What’s more important is that I can now present my children with a more accurate view of our family history than what I received. Before the Internet eased our ability to access information, our understanding of our origins was only as good as the stories passed down through families. The complication is the human compulsion to fill the gaps in our knowledge with whatever might fit. Like most beliefs passed on through oral tradition, a tall tale beats “I don’t know” every time, and if the explanation of a mystery includes a siren, a fairy, or an angel, even better. The same creative embellishment seems to happen within family histories.
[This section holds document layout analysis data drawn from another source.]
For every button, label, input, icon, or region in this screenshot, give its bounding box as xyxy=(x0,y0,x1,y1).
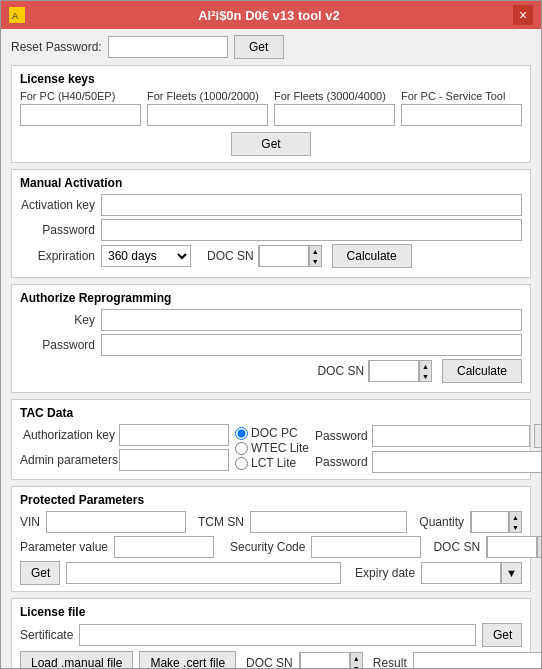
prot-doc-sn-input[interactable]: 212184 xyxy=(487,536,537,558)
load-manual-button[interactable]: Load .manual file xyxy=(20,651,133,668)
ma-expiration-row: Expriration 360 days 180 days 90 days 30… xyxy=(20,244,522,268)
tac-auth-key-row: Authorization key xyxy=(20,424,229,446)
manual-activation-section: Manual Activation Activation key Passwor… xyxy=(11,169,531,278)
ma-doc-sn-spin-buttons: ▲ ▼ xyxy=(309,246,321,266)
tac-password2-input[interactable] xyxy=(372,451,541,473)
lf-doc-sn-down[interactable]: ▼ xyxy=(350,663,362,668)
tac-admin-params-row: Admin parameters xyxy=(20,449,229,471)
prot-row3: Get Expiry date 19.08.2016 ▼ xyxy=(20,561,522,585)
tac-admin-params-input[interactable] xyxy=(119,449,229,471)
lf-row1: Sertificate Get xyxy=(20,623,522,647)
ma-expiration-select[interactable]: 360 days 180 days 90 days 30 days xyxy=(101,245,191,267)
lf-doc-sn-up[interactable]: ▲ xyxy=(350,653,362,663)
tac-radio-doc-pc[interactable] xyxy=(235,427,248,440)
lk-col-2: For Fleets (1000/2000) xyxy=(147,90,268,126)
prot-security-code-input[interactable] xyxy=(311,536,421,558)
prot-doc-sn-spinner: 212184 ▲ ▼ xyxy=(486,536,541,558)
tac-radio-lct[interactable] xyxy=(235,457,248,470)
prot-quantity-down[interactable]: ▼ xyxy=(509,522,521,532)
activation-key-input[interactable] xyxy=(101,194,522,216)
prot-doc-sn-label: DOC SN xyxy=(433,540,480,554)
tac-get-button[interactable]: Get xyxy=(534,424,541,448)
lf-sertificate-input[interactable] xyxy=(79,624,476,646)
lf-doc-sn-label: DOC SN xyxy=(246,656,293,668)
auth-doc-sn-label: DOC SN xyxy=(317,364,364,378)
prot-row2: Parameter value Security Code DOC SN 212… xyxy=(20,536,522,558)
tac-radio-wtec[interactable] xyxy=(235,442,248,455)
tac-password-input[interactable] xyxy=(372,425,530,447)
app-icon: A xyxy=(9,7,25,23)
reset-password-get-button[interactable]: Get xyxy=(234,35,284,59)
ma-password-row: Password xyxy=(20,219,522,241)
lk-input-4[interactable] xyxy=(401,104,522,126)
lf-sertificate-label: Sertificate xyxy=(20,628,73,642)
lk-input-3[interactable] xyxy=(274,104,395,126)
lk-col4-label: For PC - Service Tool xyxy=(401,90,522,102)
prot-tcm-sn-label: TCM SN xyxy=(198,515,244,529)
ma-doc-sn-down[interactable]: ▼ xyxy=(309,256,321,266)
lk-col-1: For PC (H40/50EP) xyxy=(20,90,141,126)
lk-col2-label: For Fleets (1000/2000) xyxy=(147,90,268,102)
license-file-section: License file Sertificate Get Load .manua… xyxy=(11,598,531,668)
authorize-section: Authorize Reprogramming Key Password DOC… xyxy=(11,284,531,393)
lf-result-input[interactable] xyxy=(413,652,541,668)
tac-auth-key-input[interactable] xyxy=(119,424,229,446)
ma-calculate-button[interactable]: Calculate xyxy=(332,244,412,268)
tac-auth-key-label: Authorization key xyxy=(20,428,115,442)
reset-password-input[interactable] xyxy=(108,36,228,58)
auth-key-label: Key xyxy=(20,313,95,327)
prot-quantity-input[interactable]: 255 xyxy=(471,511,509,533)
ma-doc-sn-label: DOC SN xyxy=(207,249,254,263)
license-keys-inputs-row: For PC (H40/50EP) For Fleets (1000/2000)… xyxy=(20,90,522,126)
title-bar: A AI²i$0n D0€ v13 tool v2 × xyxy=(1,1,541,29)
prot-tcm-sn-input[interactable] xyxy=(250,511,407,533)
prot-doc-sn-up[interactable]: ▲ xyxy=(537,537,541,547)
auth-calculate-button[interactable]: Calculate xyxy=(442,359,522,383)
license-keys-get-button[interactable]: Get xyxy=(231,132,311,156)
tac-radio-lct-row: LCT Lite xyxy=(235,456,309,470)
tac-radio-wtec-label: WTEC Lite xyxy=(251,441,309,455)
prot-doc-sn-spin-buttons: ▲ ▼ xyxy=(537,537,541,557)
lk-col3-label: For Fleets (3000/4000) xyxy=(274,90,395,102)
ma-password-label: Password xyxy=(20,223,95,237)
prot-doc-sn-down[interactable]: ▼ xyxy=(537,547,541,557)
lk-col-4: For PC - Service Tool xyxy=(401,90,522,126)
auth-password-input[interactable] xyxy=(101,334,522,356)
authorize-title: Authorize Reprogramming xyxy=(20,291,522,305)
prot-quantity-up[interactable]: ▲ xyxy=(509,512,521,522)
lk-input-2[interactable] xyxy=(147,104,268,126)
make-cert-button[interactable]: Make .cert file xyxy=(139,651,236,668)
prot-expiry-date-group: 19.08.2016 ▼ xyxy=(421,562,522,584)
tac-password-col: Password Get Password xyxy=(315,424,541,473)
prot-row1: VIN TCM SN Quantity 255 ▲ ▼ xyxy=(20,511,522,533)
activation-key-row: Activation key xyxy=(20,194,522,216)
prot-vin-input[interactable] xyxy=(46,511,186,533)
tac-password2-label: Password xyxy=(315,455,368,469)
ma-doc-sn-input[interactable]: 212184 xyxy=(259,245,309,267)
auth-doc-sn-input[interactable]: 212184 xyxy=(369,360,419,382)
prot-expiry-date-input[interactable]: 19.08.2016 xyxy=(421,562,501,584)
calendar-icon-button[interactable]: ▼ xyxy=(501,562,522,584)
lk-col-3: For Fleets (3000/4000) xyxy=(274,90,395,126)
prot-get-button[interactable]: Get xyxy=(20,561,60,585)
tac-labels-inputs: Authorization key Admin parameters xyxy=(20,424,229,471)
prot-result-input[interactable] xyxy=(66,562,341,584)
protected-title: Protected Parameters xyxy=(20,493,522,507)
close-button[interactable]: × xyxy=(513,5,533,25)
auth-key-input[interactable] xyxy=(101,309,522,331)
lk-input-1[interactable] xyxy=(20,104,141,126)
prot-param-value-input[interactable] xyxy=(114,536,214,558)
license-file-title: License file xyxy=(20,605,522,619)
main-window: A AI²i$0n D0€ v13 tool v2 × Reset Passwo… xyxy=(0,0,542,669)
prot-quantity-spinner: 255 ▲ ▼ xyxy=(470,511,522,533)
lf-doc-sn-input[interactable]: 212184 xyxy=(300,652,350,668)
auth-doc-sn-down[interactable]: ▼ xyxy=(419,371,431,381)
ma-password-input[interactable] xyxy=(101,219,522,241)
ma-expiration-label: Expriration xyxy=(20,249,95,263)
auth-doc-sn-spinner: 212184 ▲ ▼ xyxy=(368,360,432,382)
lf-get-button[interactable]: Get xyxy=(482,623,522,647)
auth-doc-sn-up[interactable]: ▲ xyxy=(419,361,431,371)
ma-doc-sn-up[interactable]: ▲ xyxy=(309,246,321,256)
tac-radio-group: DOC PC WTEC Lite LCT Lite xyxy=(235,426,309,470)
tac-radio-wtec-row: WTEC Lite xyxy=(235,441,309,455)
Hard-copy genealogy, like that done by the Mormon Church and our own Southwest Nebraska Genealogical Society, was and remains hard work, and direct-to-consumer (DTC) DNA analysis is no substitute. The technology is in its crawling stages and today’s discoveries will inevitably be improved upon, if not overtuned.
Digitized records and access via the Internet more easily open doors to serious researchers, but commercial sites like Ancestry.com and others go a step further to make access more user-friendly for the rest of us. For better or worse, the hard data offered by those products is augmented by crowd-sourced subjective inputs. In other words, consumer-focused genealogy sites are a step up from stories told around the campfire but are not untainted by family lore.
The thrill of entering the age of DTC genetic testing overshadows any discomfort caused by revelations in my DNA report. DNA innovations and RNA manipulation are among the more significant elements of the epoch that I’m happy to have witnessed. It doesn’t seem long ago that we spoke in speculative terms, confident that “someday” we might have this ability.
Yes, those technologies have a scary side, and my inner political animal looks forward to discussing the technology’s moral and ethical use. While we have distant future concerns about impacts on living organisms through deliberate misuse and unintended consequences, my sense is that the future isn’t so distant. How long has the debate over genetically modified crops been going on?
More immediately, the recording and sharing of my DNA results raises profound security concerns. We cheer when law enforcement uses DNA technology to catch a crook, but as I watch the use of artificial intelligence in “spoofing” audio and video content, I can’t imagine that my DNA results are only one hack away from the same sort of shenanigans.
All that considered, I am still tickled to have joined the 21st century, even if it was in an effort to learn more about the 18th. Having opened the door, I am eyeing another (more costly) service that promises detailed health risk reports. A premium-level “exome” sequencing report offered by 23andme.com claims to identify over 50,000 variants responsible for hereditary diseases and a genotyping product that looks at 250 health-related variants in carrier status. I don’t know that those reports are adjusted for a half-century of bad habits, but I’m curious.
If you ever take one of the DNA tests offered to consumers, be patient. The results take six weeks or more for delivery. Is it an exercise in self-indulgence? Perhaps, but shouldn’t we know our histories? As far as I’m concerned, it’s a sound investment in a world where a hundred bucks doesn’t buy much anymore.